Que s’est-il passé entre le lycée et le moment où vous intégrez un atelier à la Fémis ?
J'ai réalisé un film amateur dans le cadre d’un défi jeunes, et j'ai envoyé cette cassette au réalisateur Cédric Kahn qui l’a montrée à un producteur. À partir de là, j'ai fait un premier court métrage professionnel, en 2004. Ensuite, j'ai enchaîné avec des documentaires, dont des portraits de cinéastes ou de scénaristes, notamment pour une chaîne de cinéma. Puis, en 2015, j'ai proposé un projet à la Fémis qui m’a sélectionné pour son atelier de documentaire. Et actuellement, je sors de l'atelier scénario d’un an et demi dans la même école. J’y ai travaillé sur mon prochain long métrage qui se déroule dans un lycée pro. Ces ateliers sont sélectifs, donc j’étais content que ma candidature retienne l’attention. La Fémis est une école du regard, où l’on apprend à trouver sa propre méthode et donc à tendre vers des films plus personnels. Lorsque j’ai débuté dans ce métier, j’étais un autodidacte qui a dû ravaler certaines humiliations. Maintenant, avec plus de dix films à mon actif, je ressens moins cette question de légitimité.
150 élèves ont assisté à une projection scolaire à Tournon. Comment ont-ils accueilli le film ?

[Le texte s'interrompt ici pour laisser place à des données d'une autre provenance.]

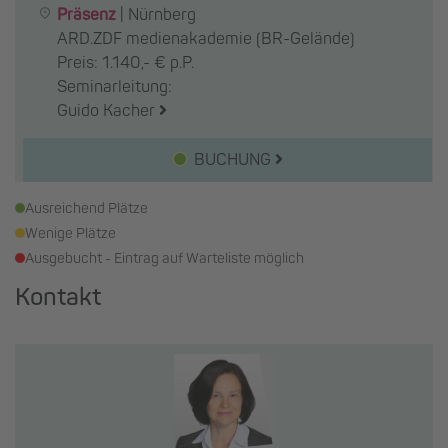
Präsenz
|
Nürnberg
ARD.ZDF medienakademie (BR-Gelände)
Preis: 1.140,- € p.P.
Seminarleitung:
Guido Kacher
BUCHUNG
Ausreichend Plätze
Wenige Plätze
Ausgebucht - Eintrag auf Warteliste möglich
Kontakt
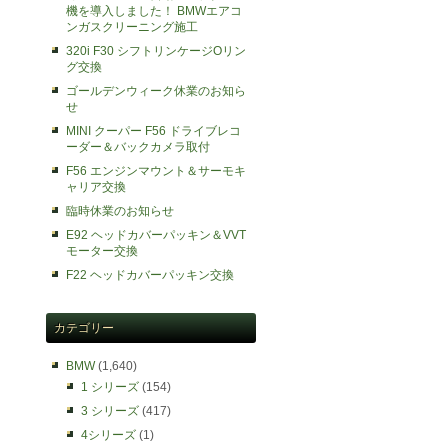
機を導入しました！ BMWエアコ
ンガスクリーニング施工
320i F30 シフトリンケージOリン
グ交換
ゴールデンウィーク休業のお知ら
せ
MINI クーパー F56 ドライブレコ
ーダー＆バックカメラ取付
F56 エンジンマウント＆サーモキ
ャリア交換
臨時休業のお知らせ
E92 ヘッドカバーパッキン＆VVT
モーター交換
F22 ヘッドカバーパッキン交換
カテゴリー
BMW
(1,640)
1 シリーズ
(154)
3 シリーズ
(417)
4シリーズ
(1)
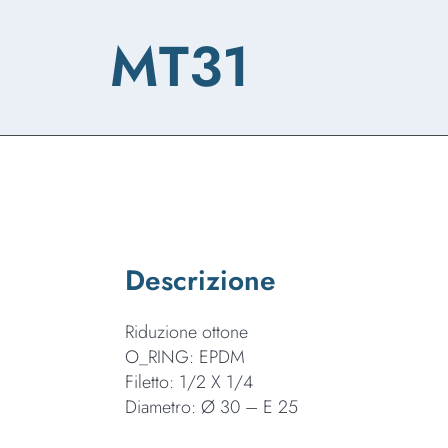
MT31
Descrizione
Riduzione ottone
O_RING: EPDM
Filetto: 1/2 X 1/4
Diametro: Ø 30 – E 25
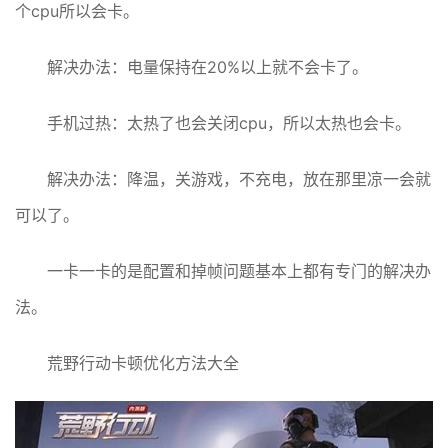
个cpu所以会卡。
解决办法：电量保持在20%以上就不会卡了。
手机过热：太热了也会关闭cpu，所以太热也会卡。
解决办法：降温，关游戏，不充电，放在那里凉一会就
可以了。
一卡一卡的是配置和掉帧问题基本上都有专门的解决办
法。
荒野行动卡顿优化方法大全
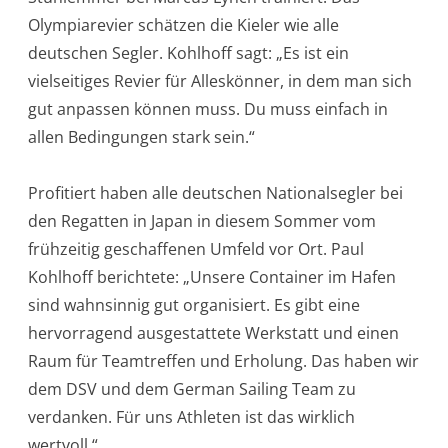
Olympiarevier schätzen die Kieler wie alle
deutschen Segler. Kohlhoff sagt: „Es ist ein
vielseitiges Revier für Alleskönner, in dem man sich
gut anpassen können muss. Du muss einfach in
allen Bedingungen stark sein.“
Profitiert haben alle deutschen Nationalsegler bei
den Regatten in Japan in diesem Sommer vom
frühzeitig geschaffenen Umfeld vor Ort. Paul
Kohlhoff berichtete: „Unsere Container im Hafen
sind wahnsinnig gut organisiert. Es gibt eine
hervorragend ausgestattete Werkstatt und einen
Raum für Teamtreffen und Erholung. Das haben wir
dem DSV und dem German Sailing Team zu
verdanken. Für uns Athleten ist das wirklich
wertvoll.“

C’était assez émouvant la manière dont ils se sont reconnus dans le film. Le documentaire les a aidés à mettre des mots sur un tabou, celui de la honte d’étudier en lycée pro, dans une section non choisie, dans un endroit qui exclut. Et sur leur colère aussi, car ils ne se sentent ni écoutés ni valorisés. Et la ruralité rajoute aussi au sentiment d’exclusion. Bien souvent les lycées pro se concentrent en périphérie des villes, dans des zones industrielles. Il faut bien comprendre que les longs trajets pour se rendre dans l’établissement isolent davantage. On se lève tôt pour prendre le bus qui n’effectue bien souvent que deux navettes, le matin et le soir. De fait les lycéens pro côtoient moins les espaces conviviaux au cœur de la ville. Les lycées pro sont assez peu mixte et à ces âges-là, ça peut peser. Aussi, certains jeunes rencontrés pour le documentaire me confiaient que pour rencontrer des filles, ils devaient se rendre vers le lycée général, en centre-ville, là où on ne les considère pas. Les codes du lycée pro reproduisent aussi certains stéréotypes dont l’image un peu clichée de l’homme fort et viril, encore aujourd’hui. Ce qui rajoute de l’exclusion à l’exclusion quand on ne rentre pas dans ce moule.